Yargıtay Kararı 3. Hukuk Dairesi 2018/2896 E. 2019/7141 K. 25.09.2019 T.

YARGITAY KARARI
DAİRE : 3. Hukuk Dairesi
ESAS NO : 2018/2896
KARAR NO : 2019/7141
KARAR TARİHİ : 25.09.2019

MAHKEMESİ : GAZİANTEP BÖLGE ADLİYE MAHKEMESİ 4. HUKUK DAİRESİ

Taraflar arasında ilk derece mahkemesinde görülen tazminat davasında kısmen kabulüne daire verilen hüküm hakkında bölge adliye mahkemesi tarafından yapılan istinaf incelenmesi sonucunda; tarafların istinaf başvurusunun esastan reddine yönelik olarak verilen kararın süresi içinde davalı vekili tarafından temyiz edilmesi üzerine; temyiz dilekçesinin kabulüne karar verildikten sonra, dosya içerisindeki bütün kağıtlar okunup gereği düşünüldü:

Y A R G I T A Y K A R A R I

Davacılar, murisleri …’ın olay tarihinde evindeki elektrik arızasını gidermek için, davalıya ait çevresinde hiç bir engel ve korkuluk olmayan, tehlike ikaz levhası bulunmayan ve ilgili yönetmeliğe göre yapılmayan trafo direğine çıktığını ve yüksek gerilime tutularak düşme sonucu vefat ettiğini, direğin yönetmeliğe uygun olmadığını ileri sürerek fazlaya ilişkin dava ve talep haklarını saklı tutmak kaydı ile haksız fiil, tedbirsizlik ve dikkatsizlik sonucu ölümü nedeniyle; davacı … için 50,000 TL manevi, 1,000TL maddi,… için 20,000 TL manevi, 1,000 TL maddi, … için 20,000 TL manevi, 1,000 TL maddi, … için 20,000TL manevi, 1,000 TL maddi olmak üzere toplam 110.000,00TL manevi ve 4.000,00 TL maddi(destek) olmak üzere toplam 114.000,00 TL tazminatın olay tarihinden itibaren işleyecek faizi ile birlikte davalıdan tahsili ile yargılama giderleri ve ücreti vekaletin davalıya yükletilmesine karar verilmesini talep etmişlerdir.
Davalı, zamanaşımı süresinin dolduğunu, husumet itirazlarının olduğunu, teknik hata veya bakım onarım eksikliğinin olmadığını, mütevvafının evinin kaçak olup olmadığının sorgulanması gerektiğini, bu halde belediyeye davanın ihbarının gerektiğini, olayda davacının tedbirsiz davrandığını ileri sürerek hukuki dayanaktan yoksun davanın reddi ile yargılama giderleri ve vekalet ücretinin karşı tarafa yükletilmesine karar verilmesini savunmuştur.

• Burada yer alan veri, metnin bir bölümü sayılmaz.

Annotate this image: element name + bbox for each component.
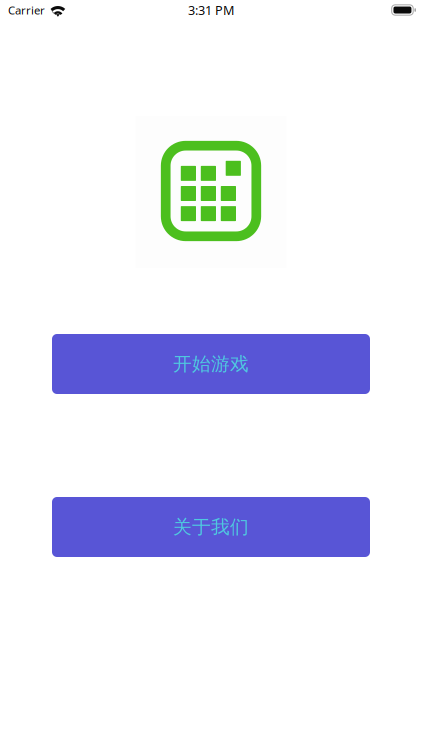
staticText: 3:31 PM [188,1,234,19]
staticText: 关于我们 [173,515,249,539]
button[interactable]: 关于我们 [52,497,370,557]
button[interactable]: 开始游戏 [52,334,370,394]
staticText: 开始游戏 [173,352,249,376]
staticText: Carrier [8,2,45,18]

Mahkemece, davanın kısmen kabulüne, buna göre, davacı … için 51.997,92 TL maddi tazminat ile 20.000,00 TL manevi tazminatın, davacı … için 5.312,41 TL maddi tazminat ile 8.000,00 TL manevi tazimatın, davacı … için 4.011,42 TL maddi tazminat ile 8.000,00 TL manevi tazminatın, davacı … için 13.118,95 TL maddi tazminat ile 8.000,00 TL manevi tazminatın olay tarihinden itibaren işletilecek kanuni faiziyle birlikte davalıdan alınarak davacıya verilmesine, manevi tazminatta fazlaya dair isteğin reddine karar verilmiş, hüküm taraflarca istinaf edilmiştir.
Bölge adliye mahkemesince, bilirkişi raporlarının hükme ve denetime esas olacak şekilde düzenlendiği, olayın meydana geldiği hususlar dikkate alındığında, tarafların sosyal ekonomik durumu, olayın oluş şekli, takdir edilen tutarın yeterli olduğu gerekçesiyle tarafların istinaf başvurularının esastan reddine karar verilmiş, karar davalı tarafından temyiz edilmiştir.
Uyuşmazlık, davacıların desteğinin ölümünden kaynaklanan, maddi ve manevi tazminat istemine ilişkindir.
6098 sayılı Türk Borçlar Yasası’nın 69.maddesinde, bir binanın veya diğer yapı eserlerinin malikleri, bunların yapımındaki bozukluklardan veya bakımındaki eksikliklerden sorumlu ve bir kusurları söz konusu olmaksızın doğan zararı gidermekle yükümlü tutulmuşlardır. Bu sorumluluğa öğretide “Kusursuz sorumluluk” veya daha geniş tanımıyla “Kusura dayanmayan nesnel sebep sorumluluğu” denilmektedir. Burada malike kurtuluş kanıtı sunma olanağı tanınmamıştır. Malik, ancak illiyet bağını kesen sebeplerin (mücbir sebep, zarar görenin kendi kusuru, üçüncü kişinin ağır kusuru gibi) varlığı durumunda sorumluluktan kurtulabilir.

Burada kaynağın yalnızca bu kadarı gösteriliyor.